BUG: https://bugzilla.samba.org/show_bug.cgi?id=15128
Based on code from Noel Power <noel.power at suse.com>.
Signed-off-by: Jeremy Allison <jra at samba.org>
Reviewed-by: Noel Power <npower at samba.org>
Autobuild-User(master): Noel Power <npower at samba.org>
Autobuild-Date(master): Wed Aug 17 09:54:06 UTC 2022 on sn-devel-184
commit 0bdfb5a5e60df214c088df0782c4a1bcc2a4944a
Author: Jeremy Allison <jra at samba.org>
Date: Tue Aug 16 13:51:27 2022 -0700
s3/smbd: Use after free when iterating smbd_server_connection->connections
In SMB2 smbd_smb2_tree_connect() we create a new conn struct
inside make_connection_smb2() then move the ownership to tcon using:
tcon->compat = talloc_move(tcon, &compat_conn);
so the lifetime of tcon->compat is tied directly to tcon.
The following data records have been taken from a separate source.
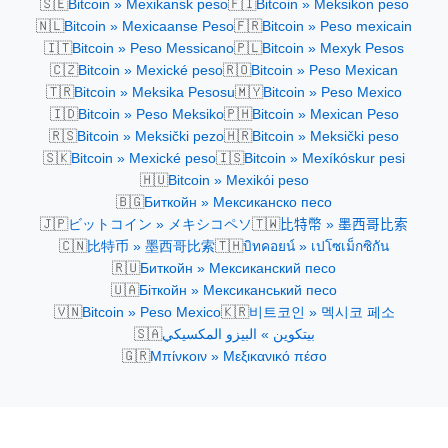
🇸🇪
🇫🇮
Bitcoin » Mexikansk peso
Bitcoin » Meksikon peso
🇳🇱
🇫🇷
Bitcoin » Mexicaanse Peso
Bitcoin » Peso mexicain
🇮🇹
🇵🇱
Bitcoin » Peso Messicano
Bitcoin » Mexyk Pesos
🇨🇿
🇷🇴
Bitcoin » Mexické peso
Bitcoin » Peso Mexican
🇹🇷
🇲🇾
Bitcoin » Meksika Pesosu
Bitcoin » Peso Mexico
🇮🇩
🇵🇭
Bitcoin » Peso Meksiko
Bitcoin » Mexican Peso
🇷🇸
🇭🇷
Bitcoin » Meksički pezo
Bitcoin » Meksički peso
🇸🇰
🇮🇸
Bitcoin » Mexické peso
Bitcoin » Mexíkóskur pesi
🇭🇺
Bitcoin » Mexikói peso
🇧🇬
Биткойн » Мексиканско песо
🇯🇵
🇹🇼
ビットコイン » メキシコペソ
比特幣 » 墨西哥比索
🇨🇳
🇹🇭
比特币 » 墨西哥比索
บิทคอยน์ » เปโซเม็กซิกัน
🇷🇺
Биткойн » Мексиканский песо
🇺🇦
Біткойн » Мексиканський песо
🇻🇳
🇰🇷
Bitcoin » Peso Mexico
비트코인 » 멕시코 페소
🇸🇦
بيتكوين » البيزو المكسيكي
🇬🇷
Μπίνκοιν » Μεξικανικό πέσο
Inside smbXsrv_tcon_disconnect() we have:
908 ok = chdir_current_service(tcon->compat);
909 if (!ok) {
910 status = NT_STATUS_INTERNAL_ERROR;
911 DEBUG(0, ("smbXsrv_tcon_disconnect(0x%08x, '%s'): "
912 "chdir_current_service() failed: %s\n",
913 tcon->global->tcon_global_id,
914 tcon->global->share_name,
915 nt_errstr(status)));
916 tcon->compat = NULL;
917 return status;
918 }
919
920 close_cnum(tcon->compat, vuid);
921 tcon->compat = NULL;
If chdir_current_service(tcon->compat) fails, we return status without ever having
called close_cnum(tcon->compat, vuid), leaving the conn pointer left in the linked
list sconn->connections.
The caller frees tcon and (by ownership) tcon->compat, still leaving the
freed tcon->compat pointer on the sconn->connections linked list.
When deadtime_fn() fires and walks the sconn->connections list it
indirects this freed pointer. We must call close_cnum() on error also.
Valgrind trace from Noel Power <noel.power at suse.com> is:
==6432== Invalid read of size 8
==6432== at 0x52CED3A: conn_lastused_update (conn_idle.c:38)
==6432== by 0x52CEDB1: conn_idle_all (conn_idle.c:54)
==6432== by 0x5329971: deadtime_fn (smb2_process.c:1566)
==6432== by 0x5DA2339: smbd_idle_event_handler (util_event.c:45)
==6432== by 0x685F2F8: tevent_common_invoke_timer_handler (tevent_timed.c:376)
==6432== Address 0x19074b88 is 232 bytes inside a block of size 328 free'd
==6432== at 0x4C3451B: free (in /usr/lib64/valgrind/vgpreload_memcheck-amd64-linux.so)
==6432== by 0x5B38521: _tc_free_internal (talloc.c:1222)
==6432== by 0x5B39463: _tc_free_children_internal (talloc.c:1669)
==6432== by 0x5B38404: _tc_free_internal (talloc.c:1184)
==6432== by 0x5B39463: _tc_free_children_internal (talloc.c:1669)
==6432== by 0x5B38404: _tc_free_internal (talloc.c:1184)
==6432== by 0x5B39463: _tc_free_children_internal (talloc.c:1669)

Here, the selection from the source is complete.